Header Ads

Mardock Scramble- The Trilogy (2010-2012)

In a dystopian future, ex-prostitute Rune Balot is brought back to life with forbidden cyborg technology. Her troubles are far from over, however, as she must learn to fend for herself if she's ever going to help bring her tormentors to justice.

Based on a series of light novels, Mardock Scramble comprises three short movies- known as the First Compression, Second Combustion and Third Exhaust respectively- originally released separately. Despite having been shown in cinemas a year apart, this really is a single story, with the plot carrying straight on where the previous film left off each time. The series is best appreciated therefore as a single work- making this release the optimum way to see it.

The idea of someone being resurrected as a cyborg essentially to be able to testify against their own "killer" is frankly, genius. It's just one of the unconventional and inspired ideas in this unique spin on the cyberpunk thriller. At first glance, it might look like a close relation to Ghost In The Shell but in reality this is something quite in a world of its own.
Take for example the gang of bad guys who all specialise in collecting a separate body part from victims. Or the Sky Sharks who act as guard dogs for the secret hideout known as Paradise. Or-best of all- the character of Oeufcoque the cybernetically enhanced talking mouse who can transform into a gun and becomes Runes' unlikely partner.

Producers  GoHands have done an impressive job of creating an immersive cyberpunk world.
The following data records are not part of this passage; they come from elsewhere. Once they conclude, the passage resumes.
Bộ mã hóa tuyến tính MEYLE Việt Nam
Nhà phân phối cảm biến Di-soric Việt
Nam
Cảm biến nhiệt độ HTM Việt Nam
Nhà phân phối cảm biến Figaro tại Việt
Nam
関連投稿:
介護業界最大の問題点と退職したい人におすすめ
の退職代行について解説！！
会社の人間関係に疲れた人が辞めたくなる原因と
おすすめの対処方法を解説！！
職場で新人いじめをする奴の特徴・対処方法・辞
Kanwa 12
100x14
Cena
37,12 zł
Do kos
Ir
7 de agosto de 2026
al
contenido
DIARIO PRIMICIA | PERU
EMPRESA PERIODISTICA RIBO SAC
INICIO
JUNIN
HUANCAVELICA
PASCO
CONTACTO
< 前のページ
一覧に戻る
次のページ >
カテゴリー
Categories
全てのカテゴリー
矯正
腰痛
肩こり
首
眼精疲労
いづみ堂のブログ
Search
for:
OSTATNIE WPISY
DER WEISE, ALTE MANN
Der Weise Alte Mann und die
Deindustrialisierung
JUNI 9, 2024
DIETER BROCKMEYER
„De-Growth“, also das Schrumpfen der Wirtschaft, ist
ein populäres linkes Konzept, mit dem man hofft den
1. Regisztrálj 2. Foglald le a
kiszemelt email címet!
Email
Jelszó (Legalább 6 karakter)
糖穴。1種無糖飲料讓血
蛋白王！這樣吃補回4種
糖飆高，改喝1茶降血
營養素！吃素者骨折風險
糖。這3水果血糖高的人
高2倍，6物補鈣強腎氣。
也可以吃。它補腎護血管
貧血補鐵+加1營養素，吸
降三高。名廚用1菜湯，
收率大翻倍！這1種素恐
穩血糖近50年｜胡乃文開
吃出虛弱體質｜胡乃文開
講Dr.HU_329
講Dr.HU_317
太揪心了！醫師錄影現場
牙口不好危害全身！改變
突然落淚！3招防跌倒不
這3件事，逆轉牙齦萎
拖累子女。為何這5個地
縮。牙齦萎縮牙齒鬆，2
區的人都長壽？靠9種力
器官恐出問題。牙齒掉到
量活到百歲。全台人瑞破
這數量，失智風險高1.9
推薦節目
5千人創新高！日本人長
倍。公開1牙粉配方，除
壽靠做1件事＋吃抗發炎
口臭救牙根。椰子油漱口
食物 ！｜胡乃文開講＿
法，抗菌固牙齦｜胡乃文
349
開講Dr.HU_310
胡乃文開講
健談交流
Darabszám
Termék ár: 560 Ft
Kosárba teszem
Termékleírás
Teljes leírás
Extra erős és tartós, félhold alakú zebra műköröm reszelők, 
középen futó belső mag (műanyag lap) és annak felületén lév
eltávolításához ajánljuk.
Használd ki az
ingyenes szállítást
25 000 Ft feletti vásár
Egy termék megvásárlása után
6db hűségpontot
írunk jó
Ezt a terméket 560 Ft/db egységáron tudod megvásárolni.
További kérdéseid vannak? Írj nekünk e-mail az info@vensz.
Its futuristic skylines and bright lights look the part, the perfect setting for a sci-fi yarn. Yet, as that initial set-up tips you off, this isn't just any sci-fi anime. Instead, this gives us a dark and unforgiving vision of the future, with fantasy elements blending with story elements that are sometimes all too real.

Despite each film's relatively short running time- each one clocks at a little over an hour- the pace is pretty sedate. Mardock Scramble is pretty talky, and distinctly heavy on the exposition. It's sometimes hard not to suspect that this may be down to budgetary concerns- especially seeing as they devised a plot device to cut down on the need to animate lip flaps. The series slows down even further in the middle, devoting around 45 minutes to a trip to the Casino.

When the action does come it's at least worth the wait. It looks pretty good and is suitably exciting. Outside the action set-pieces too the trilogy is for the most part pretty easy on the eyes. The animation is generally good, if not great and not quite up to usual modern theatrical standard. It has a distinctly old-school flavour and in fact, if it wasn't for some (not too well integrated) CGI, we could have sworn this was made much earlier than it was. Both in look and atmosphere- especially with the Cyberpunk angle- this feels like it could almost be a lost 1990s OAV, alongside the likes of Cyber City Oedo or AD Police. It even boasts character names bizarre enough to make Metal Gear Solid blush.

Unfortunately, less impressive is the use of sexual violence as a plot device. As a bonus feature, the set contains a "director's cut" version of each film, which- in the case of The First Compression at least- is considerably more explicit. Even the theatrical cut, however, contains scenes that some will find to be offensive and unnecessary.

Balot's characterisation doesn't really go beyond "victim" either, coming across as a bit of an empty shell.  We feel for her for because of what she's been through, but this isn't really a substitute for a personality.

The majority of the contentious material actual takes place early on in the first film. Get through this not insignificant barrier of entry though, and there's a lot to enjoy for fans of dark dystopian science-fiction. Fans of Cyberpunk anime have been starved of new material over recent years, as the genre has fallen out of favour.  Anyone who enjoys anime for it's more bizarre and other-worldly side will be well served too.

So, despite our reservations about certain elements of the plot, there's still plenty here to make Mardock Scramble worth a watch.